We drove the River Road from Baton Rogue to New Orleans.
As soon as we got close to the Mississippi River the fog closed in.
Everything was seen through a misty veil.
There are still fields of sugar cane harking back to when it was sugar cane that made the plantations along the river road their fortune.
But, today along the River Road there is more of this.....................
than this! While it would be beautiful to see plantation after plantation I had a hard time with it all.
Thinking that the opulence of the plantation owners lives were built upon this...........cabins full of slaves......made the whole drive a disappointment to me.
I appreciated the beauty of the architecture of the homes.
This made me sad.
I was impressed by the levee along the Mississippi. And Walt kept wanting to drive up on it. Whenever he would find a road leading up on it that didn't say "No Trespassing" (well, maybe not always) up we would go. What an enormous job it must have been building it. Levee construction in Louisiana actually began with the first settlers in 1718. Now the sides are lushly green and you can see crews mowing the grass to keep it pretty.
Several of the homes have been restored and are open for tours.
Walt wanted to know if I wanted to go on one of the tours. I did not! I didn't want to hear what their life had been like. I didn't want to see their beautiful furnishings. Funny thing is I love Downton Abbey and have often thought while watching it that I could have been happy being one of the servants there but I cannot imagine life as a slave. I am sure many were treated kindly but they were still slaves. OK enough about that. The River Road just wasn't a happy place for me.
We did find a wonderful old Catholic Cemetery. Tumbling down tombs and monuments. So beautiful even in disrepair.
The River Road was a chaotic mixture of broad cane fields, mansions, run down houses, petrochemical plants and suburban strip developments and I am glad we saw it and I can understand how some may love it but I left with a sense of sadness.
Our day in New Orleans was on a non Mardi Gras parade day. We hadn't been in New Orleans since 1967. That was the year that the Superdome plans were being drawn up.
When we were here in 1967 the two things I remember most was a stop at Cafe Du Monde and a night at the Club My Oh My.
The Club My Oh My is no longer in business. It was a female impersonator club and I am sure Walt was laughing at me because I was there for quite awhile before I figured out that all of those beautiful women performing onstage and even waiting on our table were actually men.
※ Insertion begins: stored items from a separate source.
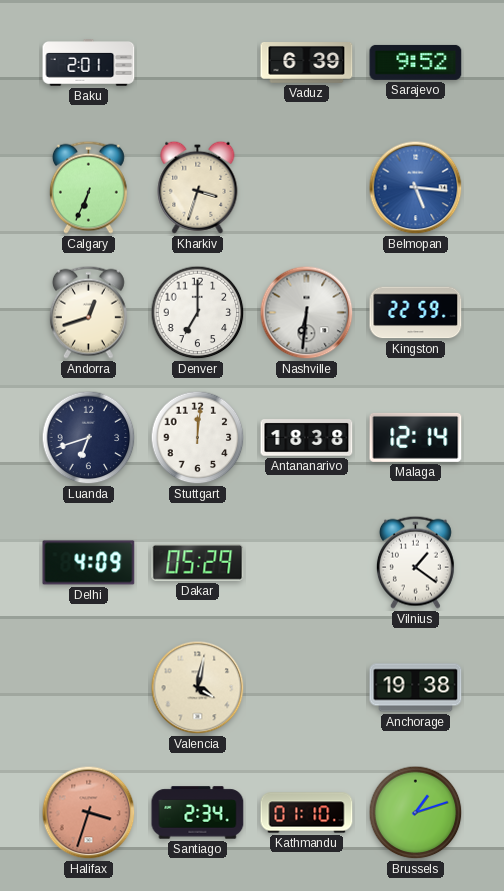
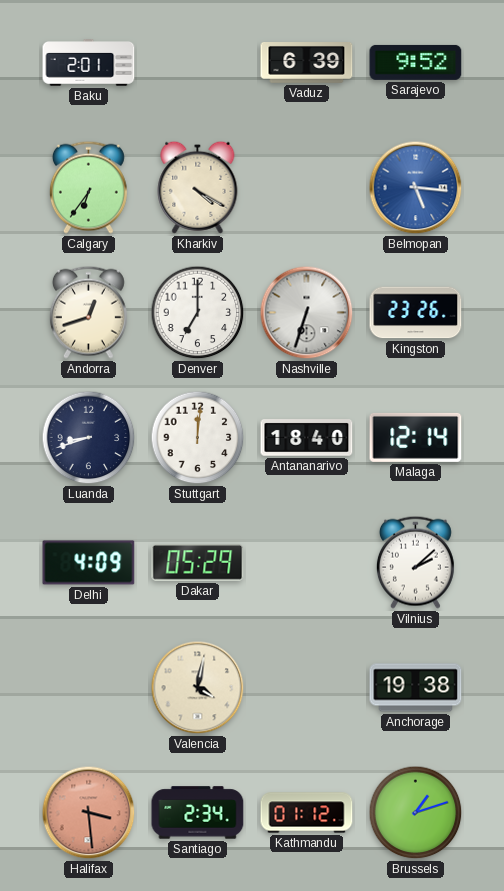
Calgary: 6:34 -> 6:36
Kharkiv: 3:33 -> 4:20
Nashville: 6:31 -> 6:33
Kingston: 22:59 -> 23:26
Luanda: 6:42 -> 8:42
Antananarivo: 18:38 -> 18:40
Vilnius: 1:21 -> 2:08
Halifax: 3:33 -> 3:29
Kathmandu: 01:10 -> 01:12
Oh My Oh My was their grooming perfect.
The Cafe Du Monde is still there.
We stopped by for our order of beignets. Beignets are square French -style doughnuts, lavishly covered with powdered sugar. Oh so good!
The French Quarter is the oldest neighborhood in New Orleans.
It looks much the same as when we were here in 1967.
Some of the buildings have been renovated.
Others have fallen into disrepair but the feel is still the same.
Many of the buildings date back to the early 1800's.
The French Quarter is always in a party mode.
Many businesses are definitely R rated.
There is always music being played on the streets.
It is non-stop activity in the French Quarter.
You can take a carriage ride.
You can shop. There is the shirt I bought.
The Fleur de Lis is a symbol that goes back in history to the French Monarchy. Today it is associated with New Orleans as a symbol of unity. It is emblazoned on the New Orleans Saints football teams helmets and uniforms.
It has now undergone controversy because in the 1700's if a slave ran away and was caught they were branded with a fleur de lis as a sign of a troublemaker. It seems that the consensus is that it will remain because it is now embraced as a sign of unity.
A visit to New Orleans would not be complete without tasting some of their food.
We went to the Oceana Grill because I had heard that their Crab Cakes were the best. They were. Drizzled with a cream sauce filled with crawfish on top. Oh crawfish and crab how I will miss ye! I do regret that we didn't get to visit the Garden District but being so early in the year the yards would have not been at their full glory. Besides there needs to be something left for another time.
Our day in New Orleans ended at sunset with a view of the U. S. flag flying in Jackson Square.
"New Orleans is kind of dark in a very beautiful way."